So zooming in further, the next map just shows Day 1 of our road trip. Actually, it only shows what’s depicted below in pictures. At the end of the day we drove to Dunedin.
The coffee in NZ is seriously amazing and I’m surprised I haven’t posted more photos of my hot drinks. The above photo is of my coffee at Nosh Cafe. Turns out Ashburton has an awesome cafe, which seems to use up the quota for “awesome” allotted to Ashburton.
Actually, untrue. Ashburton also has New Zealand’s longest flying fox.
For you Americans, a flying fox is like a zip line, but more playground appropriate. Don’t get me wrong- they’d still be all kinds of illegal in the States (sue, sue, sue!) but they’re not as massive as what you paid to do on your honeymoon in Kauai. I think they’re great fun, but I’m just a big kid.
Kim on NZ’s longest flying fox (unfortunately longer seems to equal slower):
|Yes, this was a video. Yes, she’d kill me if I posted it.|
|Whitestone buildings, ready and waiting for thy to pedal thyne bicycle down this robust shopping alley-way. Or something.|
We passed up the Victorian life (and whiskey) for some local brew at Scott’s Brewing Co. I guess if my Scott decides to go commercial with his home-brew, he’ll have to come up with a different name.
After a few tasters but before getting on the road, we checked out the Steampunk themed, very adult sized playground just next to the brewery.
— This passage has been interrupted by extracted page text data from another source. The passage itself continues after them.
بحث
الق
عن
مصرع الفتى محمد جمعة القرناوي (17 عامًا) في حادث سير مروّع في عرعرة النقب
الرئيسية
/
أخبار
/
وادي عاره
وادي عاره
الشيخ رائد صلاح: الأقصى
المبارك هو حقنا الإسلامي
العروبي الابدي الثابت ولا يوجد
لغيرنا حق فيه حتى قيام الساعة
Again, I have a great video of Kim, the human sized hamster, but I think she’d kill me if I posted it. So here’s a few screen shots to give you an idea of how this happened:
From Oamaru, we headed south for another 30 minutes and then stopped at the Moeraki Boulders. These are large, spherical “boulders” situated on the beach (which seems to always be overcast). The reason they exist can be explained by many varying Maori legends, or here, by Wikipedia. Though there’s not much to “do” there, the boulders are worth a stop to break up your drive.
Our last stop of the day was one of the best during our trip. One of Kim’s “requirements” during her trip to New Zealand was to see penguins. (Other requirements: lambs, glow worms, Milford Sound, glaciers, and unbeknownst to her- baby seals playing in a waterfall.)
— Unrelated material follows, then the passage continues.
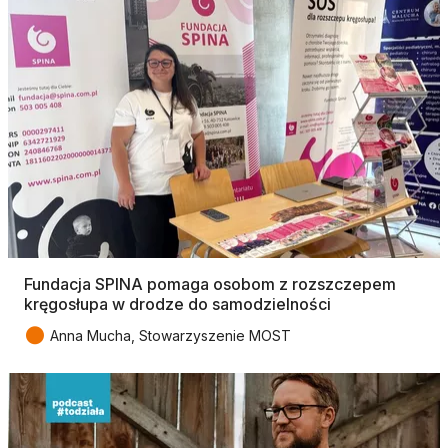
Fundacja SPINA pomaga osobom z rozszczepem
kręgosłupa w drodze do samodzielności
●
Anna Mucha, Stowarzyszenie MOST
There are two types of penguins in the Oamaru/Dunedin area. First, Yellow Eyed Penguins, which are the 4th largest penguin breed and are also apparently the most endangered/rarest species of penguin globally, with about 4,000 birds total, found only in New Zealand and it’s southern islands. Second, the Little Blue Penguin, which are the world’s littlest penguin (33cm tall) and not so rare, with 350-600,000 estimated in New Zealand and Australia.
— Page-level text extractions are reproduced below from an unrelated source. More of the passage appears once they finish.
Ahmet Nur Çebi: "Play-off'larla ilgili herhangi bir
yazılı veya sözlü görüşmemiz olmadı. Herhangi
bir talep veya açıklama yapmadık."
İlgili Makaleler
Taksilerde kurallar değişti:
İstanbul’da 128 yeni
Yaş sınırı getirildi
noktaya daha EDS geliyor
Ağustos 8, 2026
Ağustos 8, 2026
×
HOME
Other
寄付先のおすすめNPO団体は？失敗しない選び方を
We actually didn’t see any Little Blue’s, which was a bit of a disappointment, though we really didn’t try too hard for them. For the Yellow Eyed Penguins however, we searched out a colony described in my NZ Frenzy guidebook (get it!) as being great for penguin spotting and very not touristy.
We saw 6 penguins, two building a nest quite far away, two intently studying rocks for no apparent reason (not pictured), one preening and slowly making his way to his nest, and one sleeping and very grumpy about our finding her nest (maybe she shouldn’t have chosen to nest on the trail! Just a thought, penguin…).
So, according to my calculations, we saw approximately 0.15% of the world’s population of Yellow Eyed Penguins that afternoon.
|“Think I can get closer without getting eaten?”|
|“Yep, I think I can stand on his head…”|
|“You march back down here and help me build this nest right now!”|
Oh yeah, it might be worth mentioning that these little guys with their little penguin legs hike all the way from that beach (below) to the bluffs where they nest. They journey up and down daily, spending the day in the water and the night safely sleeping in the tussocks.
We watched this guy preen and relax for a good 40 minutes before he waddled up to his nest, which was a solid 300-400 meters from the sea!
|“No photos! I’m sleeping!”|
Other fun Yellow Eyed Penguin facts (thanks, Wikipedia):
– They are believed to be the most ancient of all living penguins.
– They can live to be 20 years old.
– The sex ratio is 2:1 males to females, because females only live around 10 years.
– They can dive up to 120 meters (394 feet).
– They nest separately from each other, preferring privacy of nests instead of social colonies and parents take turns guarding eggs and chicks while the other hunts.
– They weigh 12-18 pounds, varying throughout the year depending on feeding and molting.
– The Yellow Eyed Penguin is depicted on the back side of the NZ $5 bill.
Following our penguin adventures, we drove down to Dunedin and checked in to our flat. We scarfed down a massive dinner and a glass of wine each, before passing out cold.